[Data records]

-=-=-

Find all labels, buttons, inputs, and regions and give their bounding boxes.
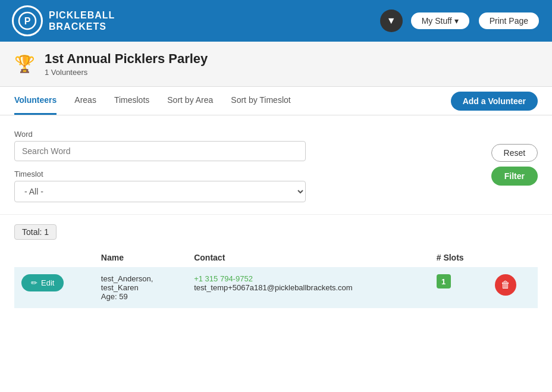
volunteer-name-line2: test_Karen: [101, 283, 180, 292]
add-volunteer-button[interactable]: Add a Volunteer: [451, 92, 538, 111]
logo-icon: P: [12, 5, 43, 36]
trophy-icon: 🏆: [14, 54, 35, 74]
tab-timeslots[interactable]: Timeslots: [114, 87, 149, 115]
filter-area: Word Timeslot - All - Reset Filter: [0, 115, 552, 215]
edit-button[interactable]: ✏ Edit: [21, 274, 64, 291]
filter-button[interactable]: Filter: [491, 167, 538, 186]
edit-cell: ✏ Edit: [14, 267, 94, 308]
timeslot-select[interactable]: - All -: [14, 181, 306, 202]
volunteers-table: Name Contact # Slots ✏ Edit test_Anderso…: [14, 248, 538, 308]
my-stuff-button[interactable]: My Stuff ▾: [410, 11, 471, 30]
header: P PICKLEBALL BRACKETS ▼ My Stuff ▾ Print…: [0, 0, 552, 42]
table-area: Total: 1 Name Contact # Slots ✏ Edit: [0, 215, 552, 318]
filter-fields: Word Timeslot - All -: [14, 130, 479, 202]
tab-volunteers[interactable]: Volunteers: [14, 87, 57, 115]
table-row: ✏ Edit test_Anderson, test_Karen Age: 59…: [14, 267, 538, 308]
pencil-icon: ✏: [31, 278, 37, 287]
delete-cell: 🗑: [488, 267, 538, 308]
col-contact: Contact: [187, 248, 429, 267]
dropdown-button[interactable]: ▼: [380, 10, 403, 32]
filter-buttons: Reset Filter: [491, 144, 538, 186]
volunteer-age: Age: 59: [101, 292, 180, 301]
page-title-area: 🏆 1st Annual Picklers Parley 1 Volunteer…: [0, 42, 552, 87]
logo-area: P PICKLEBALL BRACKETS: [12, 5, 380, 36]
tab-sort-by-timeslot[interactable]: Sort by Timeslot: [231, 87, 290, 115]
page-title-text: 1st Annual Picklers Parley 1 Volunteers: [45, 51, 208, 77]
volunteers-count: 1 Volunteers: [45, 68, 208, 77]
logo-text: PICKLEBALL BRACKETS: [49, 10, 115, 32]
volunteer-email: test_temp+5067a181@pickleballbrackets.co…: [194, 283, 422, 292]
col-actions: [14, 248, 94, 267]
slot-badge: 1: [437, 274, 451, 288]
tabs-area: Volunteers Areas Timeslots Sort by Area …: [0, 87, 552, 115]
contact-cell: +1 315 794-9752 test_temp+5067a181@pickl…: [187, 267, 429, 308]
name-cell: test_Anderson, test_Karen Age: 59: [94, 267, 187, 308]
volunteer-phone: +1 315 794-9752: [194, 274, 422, 283]
header-nav: ▼ My Stuff ▾ Print Page: [380, 10, 540, 32]
word-label: Word: [14, 130, 479, 139]
search-input[interactable]: [14, 141, 306, 161]
print-page-button[interactable]: Print Page: [478, 11, 540, 30]
tab-sort-by-area[interactable]: Sort by Area: [167, 87, 213, 115]
col-delete: [488, 248, 538, 267]
col-name: Name: [94, 248, 187, 267]
col-slots: # Slots: [429, 248, 488, 267]
svg-text:P: P: [24, 16, 31, 26]
page-title: 1st Annual Picklers Parley: [45, 51, 208, 67]
edit-label: Edit: [41, 278, 54, 287]
volunteer-name-line1: test_Anderson,: [101, 274, 180, 283]
total-badge: Total: 1: [14, 224, 57, 240]
delete-button[interactable]: 🗑: [495, 274, 516, 296]
slots-cell: 1: [429, 267, 488, 308]
tab-areas[interactable]: Areas: [74, 87, 96, 115]
trash-icon: 🗑: [501, 280, 510, 290]
timeslot-label: Timeslot: [14, 170, 479, 178]
reset-button[interactable]: Reset: [491, 144, 538, 162]
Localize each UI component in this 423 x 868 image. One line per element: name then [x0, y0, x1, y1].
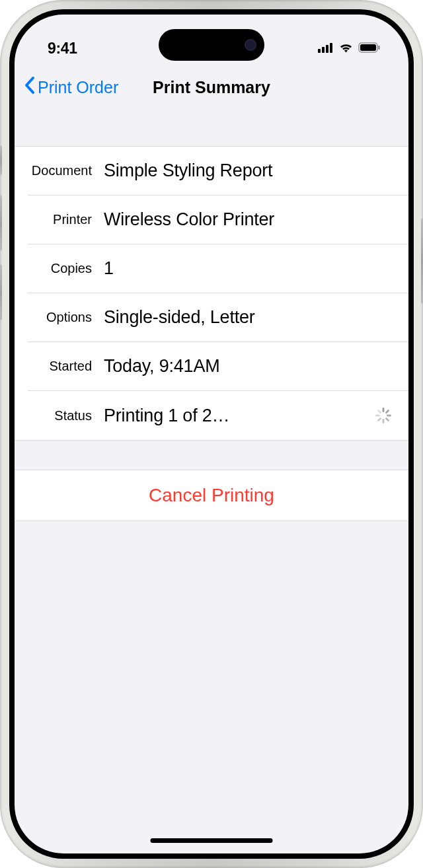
svg-rect-2: [326, 45, 328, 53]
row-copies: Copies 1: [28, 244, 408, 293]
screen: 9:41: [15, 15, 408, 853]
wifi-icon: [338, 42, 354, 55]
svg-rect-10: [385, 417, 390, 422]
row-value-started: Today, 9:41 AM: [104, 356, 395, 377]
row-value-options: Single-sided, Letter: [104, 307, 395, 328]
mute-switch: [0, 145, 2, 175]
svg-rect-6: [379, 46, 380, 50]
device-frame: 9:41: [0, 0, 423, 868]
volume-up-button: [0, 195, 2, 251]
svg-rect-13: [375, 415, 380, 417]
row-label-copies: Copies: [28, 261, 104, 276]
svg-rect-12: [377, 417, 382, 422]
svg-rect-0: [318, 49, 321, 53]
back-label: Print Order: [38, 78, 118, 97]
dynamic-island: [159, 29, 264, 61]
svg-rect-5: [360, 44, 376, 51]
svg-rect-9: [387, 415, 391, 417]
row-label-document: Document: [28, 163, 104, 178]
chevron-left-icon: [24, 76, 35, 98]
row-value-printer: Wireless Color Printer: [104, 209, 395, 230]
front-camera: [245, 39, 256, 51]
svg-rect-14: [377, 410, 382, 414]
volume-down-button: [0, 264, 2, 320]
actions-group: Cancel Printing: [15, 470, 408, 521]
summary-list: Document Simple Styling Report Printer W…: [15, 146, 408, 441]
svg-rect-8: [385, 410, 390, 414]
row-label-started: Started: [28, 359, 104, 374]
navigation-bar: Print Order Print Summary: [15, 64, 408, 114]
svg-rect-7: [383, 408, 385, 412]
row-status: Status Printing 1 of 2…: [28, 391, 408, 440]
battery-icon: [358, 42, 381, 55]
svg-rect-1: [322, 47, 325, 53]
row-value-copies: 1: [104, 258, 395, 279]
row-options: Options Single-sided, Letter: [28, 293, 408, 342]
cellular-icon: [318, 42, 334, 55]
svg-rect-11: [383, 419, 385, 423]
home-indicator[interactable]: [151, 838, 273, 843]
content-area: Document Simple Styling Report Printer W…: [15, 146, 408, 521]
row-label-printer: Printer: [28, 212, 104, 227]
row-label-status: Status: [28, 408, 104, 423]
status-icons: [318, 42, 381, 55]
row-value-status: Printing 1 of 2…: [104, 406, 374, 426]
row-label-options: Options: [28, 310, 104, 325]
row-started: Started Today, 9:41 AM: [28, 342, 408, 391]
row-printer: Printer Wireless Color Printer: [28, 196, 408, 244]
row-document: Document Simple Styling Report: [28, 147, 408, 196]
status-time: 9:41: [48, 40, 77, 57]
page-title: Print Summary: [153, 78, 270, 97]
cancel-printing-button[interactable]: Cancel Printing: [15, 470, 408, 521]
svg-rect-3: [330, 43, 332, 53]
spinner-icon: [374, 406, 393, 425]
back-button[interactable]: Print Order: [24, 76, 118, 98]
row-value-document: Simple Styling Report: [104, 161, 395, 181]
device-bezel: 9:41: [9, 9, 414, 859]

-=-=-

REQUIRED ACTION:
Restate each entry word for word, leaving out any pictures.

YOUR SOLUTION:
Find all labels, buttons, inputs, and regions and give their bounding boxes.
volunteer-name-line2: test_Karen: [101, 283, 180, 292]
add-volunteer-button[interactable]: Add a Volunteer: [451, 92, 538, 111]
logo-icon: P: [12, 5, 43, 36]
trophy-icon: 🏆: [14, 54, 35, 74]
tab-timeslots[interactable]: Timeslots: [114, 87, 149, 115]
filter-area: Word Timeslot - All - Reset Filter: [0, 115, 552, 215]
edit-button[interactable]: ✏ Edit: [21, 274, 64, 291]
filter-button[interactable]: Filter: [491, 167, 538, 186]
edit-cell: ✏ Edit: [14, 267, 94, 308]
timeslot-select[interactable]: - All -: [14, 181, 306, 202]
volunteers-table: Name Contact # Slots ✏ Edit test_Anderso…: [14, 248, 538, 308]
my-stuff-button[interactable]: My Stuff ▾: [410, 11, 471, 30]
header: P PICKLEBALL BRACKETS ▼ My Stuff ▾ Print…: [0, 0, 552, 42]
table-area: Total: 1 Name Contact # Slots ✏ Edit: [0, 215, 552, 318]
filter-fields: Word Timeslot - All -: [14, 130, 479, 202]
tab-volunteers[interactable]: Volunteers: [14, 87, 57, 115]
table-row: ✏ Edit test_Anderson, test_Karen Age: 59…: [14, 267, 538, 308]
pencil-icon: ✏: [31, 278, 37, 287]
delete-cell: 🗑: [488, 267, 538, 308]
col-contact: Contact: [187, 248, 429, 267]
dropdown-button[interactable]: ▼: [380, 10, 403, 32]
filter-buttons: Reset Filter: [491, 144, 538, 186]
volunteer-age: Age: 59: [101, 292, 180, 301]
page-title-area: 🏆 1st Annual Picklers Parley 1 Volunteer…: [0, 42, 552, 87]
logo-area: P PICKLEBALL BRACKETS: [12, 5, 380, 36]
tab-sort-by-timeslot[interactable]: Sort by Timeslot: [231, 87, 290, 115]
page-title-text: 1st Annual Picklers Parley 1 Volunteers: [45, 51, 208, 77]
volunteers-count: 1 Volunteers: [45, 68, 208, 77]
logo-text: PICKLEBALL BRACKETS: [49, 10, 115, 32]
volunteer-email: test_temp+5067a181@pickleballbrackets.co…: [194, 283, 422, 292]
col-actions: [14, 248, 94, 267]
slot-badge: 1: [437, 274, 451, 288]
tabs-area: Volunteers Areas Timeslots Sort by Area …: [0, 87, 552, 115]
contact-cell: +1 315 794-9752 test_temp+5067a181@pickl…: [187, 267, 429, 308]
name-cell: test_Anderson, test_Karen Age: 59: [94, 267, 187, 308]
volunteer-phone: +1 315 794-9752: [194, 274, 422, 283]
header-nav: ▼ My Stuff ▾ Print Page: [380, 10, 540, 32]
word-label: Word: [14, 130, 479, 139]
search-input[interactable]: [14, 141, 306, 161]
print-page-button[interactable]: Print Page: [478, 11, 540, 30]
tab-sort-by-area[interactable]: Sort by Area: [167, 87, 213, 115]
col-delete: [488, 248, 538, 267]
col-name: Name: [94, 248, 187, 267]
col-slots: # Slots: [429, 248, 488, 267]
svg-text:P: P: [24, 16, 31, 26]
page-title: 1st Annual Picklers Parley: [45, 51, 208, 67]
edit-label: Edit: [41, 278, 54, 287]
volunteer-name-line1: test_Anderson,: [101, 274, 180, 283]
total-badge: Total: 1: [14, 224, 57, 240]
delete-button[interactable]: 🗑: [495, 274, 516, 296]
slots-cell: 1: [429, 267, 488, 308]
tab-areas[interactable]: Areas: [74, 87, 96, 115]
trash-icon: 🗑: [501, 280, 510, 290]
timeslot-label: Timeslot: [14, 170, 479, 178]
reset-button[interactable]: Reset: [491, 144, 538, 162]
Localize each UI component in this 423 x 868 image. One line per element: name then [x0, y0, x1, y1].
svg-rect-2: [326, 45, 328, 53]
row-copies: Copies 1: [28, 244, 408, 293]
screen: 9:41: [15, 15, 408, 853]
wifi-icon: [338, 42, 354, 55]
svg-rect-10: [385, 417, 390, 422]
row-value-started: Today, 9:41 AM: [104, 356, 395, 377]
row-value-options: Single-sided, Letter: [104, 307, 395, 328]
mute-switch: [0, 145, 2, 175]
svg-rect-6: [379, 46, 380, 50]
device-frame: 9:41: [0, 0, 423, 868]
volume-up-button: [0, 195, 2, 251]
svg-rect-13: [375, 415, 380, 417]
row-label-copies: Copies: [28, 261, 104, 276]
svg-rect-12: [377, 417, 382, 422]
svg-rect-0: [318, 49, 321, 53]
back-label: Print Order: [38, 78, 118, 97]
dynamic-island: [159, 29, 264, 61]
svg-rect-5: [360, 44, 376, 51]
svg-rect-9: [387, 415, 391, 417]
row-label-document: Document: [28, 163, 104, 178]
chevron-left-icon: [24, 76, 35, 98]
row-value-printer: Wireless Color Printer: [104, 209, 395, 230]
front-camera: [245, 39, 256, 51]
svg-rect-14: [377, 410, 382, 414]
volume-down-button: [0, 264, 2, 320]
actions-group: Cancel Printing: [15, 470, 408, 521]
summary-list: Document Simple Styling Report Printer W…: [15, 146, 408, 441]
svg-rect-8: [385, 410, 390, 414]
row-label-started: Started: [28, 359, 104, 374]
navigation-bar: Print Order Print Summary: [15, 64, 408, 114]
svg-rect-7: [383, 408, 385, 412]
row-status: Status Printing 1 of 2…: [28, 391, 408, 440]
battery-icon: [358, 42, 381, 55]
svg-rect-1: [322, 47, 325, 53]
row-value-copies: 1: [104, 258, 395, 279]
row-options: Options Single-sided, Letter: [28, 293, 408, 342]
cellular-icon: [318, 42, 334, 55]
svg-rect-11: [383, 419, 385, 423]
home-indicator[interactable]: [151, 838, 273, 843]
content-area: Document Simple Styling Report Printer W…: [15, 146, 408, 521]
row-label-printer: Printer: [28, 212, 104, 227]
row-label-status: Status: [28, 408, 104, 423]
status-icons: [318, 42, 381, 55]
row-value-status: Printing 1 of 2…: [104, 406, 374, 426]
row-label-options: Options: [28, 310, 104, 325]
row-started: Started Today, 9:41 AM: [28, 342, 408, 391]
row-printer: Printer Wireless Color Printer: [28, 196, 408, 244]
row-document: Document Simple Styling Report: [28, 147, 408, 196]
status-time: 9:41: [48, 40, 77, 57]
page-title: Print Summary: [153, 78, 270, 97]
cancel-printing-button[interactable]: Cancel Printing: [15, 470, 408, 521]
svg-rect-3: [330, 43, 332, 53]
spinner-icon: [374, 406, 393, 425]
back-button[interactable]: Print Order: [24, 76, 118, 98]
row-value-document: Simple Styling Report: [104, 161, 395, 181]
device-bezel: 9:41: [9, 9, 414, 859]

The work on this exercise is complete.